Dream is a member of the "Dream Team", along with fellow YouTubers Sapnap and GeorgeNotFound. The group frequently collaborate to create new content. Dream also had a friendly rivalry with fellow Minecraft YouTuber Technoblade before his death, as they each had a contested recognition for the title of "best Minecraft player."

===2019–present: Minecraft Manhunt, Dream SMP and collaborations===

Dream's most popular YouTube series is "Minecraft Manhunt", a format where one player — usually Dream — attempts to complete a speedrun of Minecraft, while another player or team of players (the "hunters") attempts to kill the runner or thwart their progress.
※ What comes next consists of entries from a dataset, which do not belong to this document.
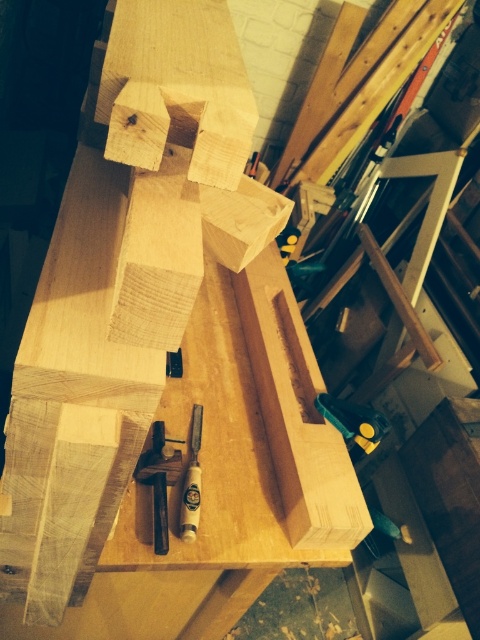 You are standing in a woodworking workshop and see a point marked at coordinates (348, 436). If you want to reach this point with a 3.5 feet long tool, will you be able to do so?

The point at (348, 436) is 4.32 feet away from the viewer. Since the tool is only 3.5 feet long, it is shorter than the required distance. Therefore, you cannot reach the point with this tool.

You are a carpenter working on a project and need to choose between the matte black chisel at center and the metallic yellow clamp at lower right. Which tool is bigger?

The matte black chisel at center is larger in size than the metallic yellow clamp at lower right.

You are a carpenter working on a project and need to choose between the matte black chisel at center and the wooden chisel at center. Which one is located to the left?

The matte black chisel at center is positioned on the left side of wooden chisel at center, so the matte black chisel at center is located to the left.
The first video in the series, titled "Beating Minecraft But My Friend Tries to Stop Me", was published on December 26, 2019. Further videos were published in the following years, featuring incrementally greater numbers of hunters. The final episode of the series was published on February 26, 2022. Many of the Minecraft Manhunt videos received tens of millions of views, with one of them ranking sixth in YouTube's Top Trending Videos of 2020. As of April 2025, the most-viewed in Dream's Minecraft Manhunt series has 135 million views.
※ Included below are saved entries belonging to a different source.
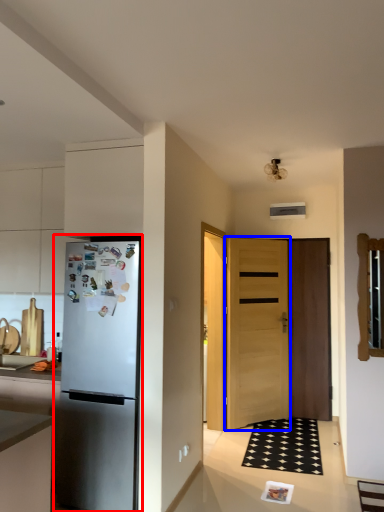 Question: Which of the following is the closest to the observer, refrigerator (highlighted by a red box) or door (highlighted by a blue box)?

Choices:
 (A) refrigerator
 (B) door

Answer: (A) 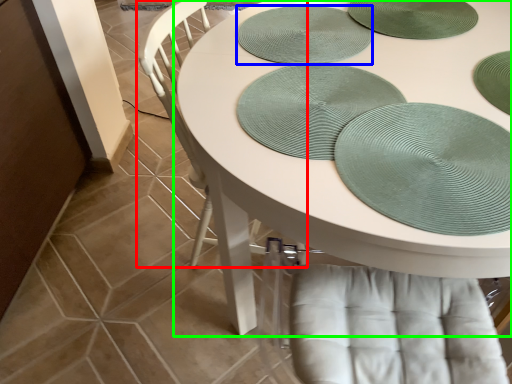 Question: Which object is the farthest from chair (highlighted by a red box)? Choose among these: platter (highlighted by a blue box) or table (highlighted by a green box).

Choices:
 (A) platter
 (B) table

Answer: (A) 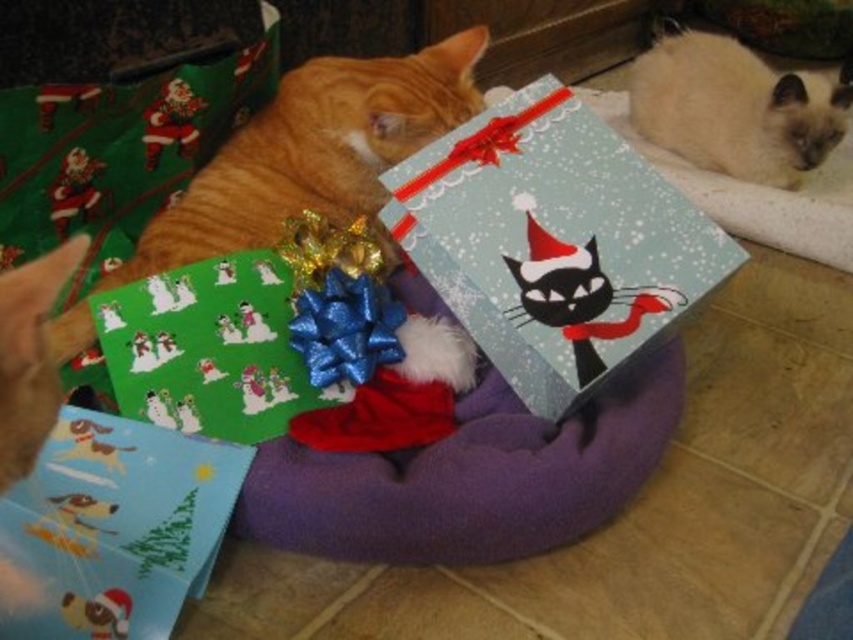 You are a delivery person who just arrived with a new gift. You need to place it next to the matte paper gift at lower left without touching the orange fur cat at upper left. Considering their sizes, can you fit the new gift there?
The series has received positive acclaim. Urian B. wrote in Tech Times that Minecraft Manhunt "requires not only mastery of the terrain but also the ability to think fast on your feet while different choices present themselves with only milliseconds of time for decision making. This is something that Dream is good at, split second decision making." Nicolas Perez from Paste described Minecraft Manhunt as "an experience that leaves me slack-jawed every time", stating that the format of Minecraft Manhunt "seems to guarantee the hunters come out on top. But more often than not, Dream pulls just enough aces out of his sleeve to narrowly beat the hunters, and eventually the game." Gonzalo Cardona, writing for Ginx TV, noted that Minecraft Manhunt had "inspired cult-like montages by fans." Nathan Grayson, writing for Kotaku, said that Minecraft Manhunt had turned Dream "into a household name among Minecraft fans."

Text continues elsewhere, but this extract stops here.